Vets say the New Year has witnessed two confirmed cases of the deadly kidney disease in Greater Manchester and Cornwall. The deaths have also been announced of another four dogs during December, bringing last year’s total number of fatalities to a record 52. Since the very first case of Alabama Rot was reported in the UK in 2012 there have been 177 fatalities.

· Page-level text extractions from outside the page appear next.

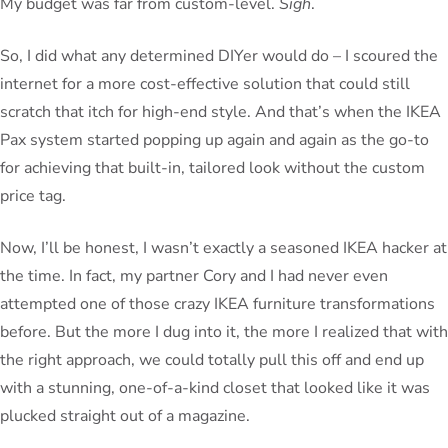
My budget was far from custom-level.
Sigh
.
So, I did what any determined DIYer would do – I scoured the
internet for a more cost-effective solution that could still
scratch that itch for high-end style. And that’s when the IKEA
Pax system started popping up again and again as the go-to
for achieving that built-in, tailored look without the custom
price tag.
Now, I’ll be honest, I wasn’t exactly a seasoned IKEA hacker at
the time. In fact, my partner Cory and I had never even
attempted one of those crazy IKEA furniture transformations
before. But the more I dug into it, the more I realized that with
the right approach, we could totally pull this off and end up
with a stunning, one-of-a-kind closet that looked like it was
plucked straight out of a magazine.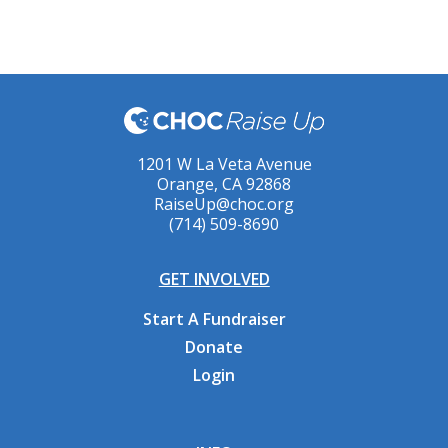
1201 W La Veta Avenue
Orange, CA 92868
RaiseUp@choc.org
(714) 509-8690
GET INVOLVED
Start A Fundraiser
Donate
Login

None of the deaths reported today by Vets4Pets and Anderson Moores Veterinary Specialists occurred in fresh areas where there have been no previous incidence of the disease, which is officially known as cutaneous and renal glomerular vasculopathy (CRGV). The disease begins with open sores on a pet’s legs, often after a walk in wooded areas, but rapidly turns into catastrophic kidney disease.
The 2019 deaths happened in Lostock, Greater Manchester, and Redruth in Cornwall. Those recorded in December occurred in Caterham and Woldingham, both Surrey, Putney in Greater London and Portreath, Cornwall.
Scientists believe the way the disease is evident during the winter months and centred on certain areas of the country will produce the vital evidence to help them establish its cause and also lead to an eventual cure.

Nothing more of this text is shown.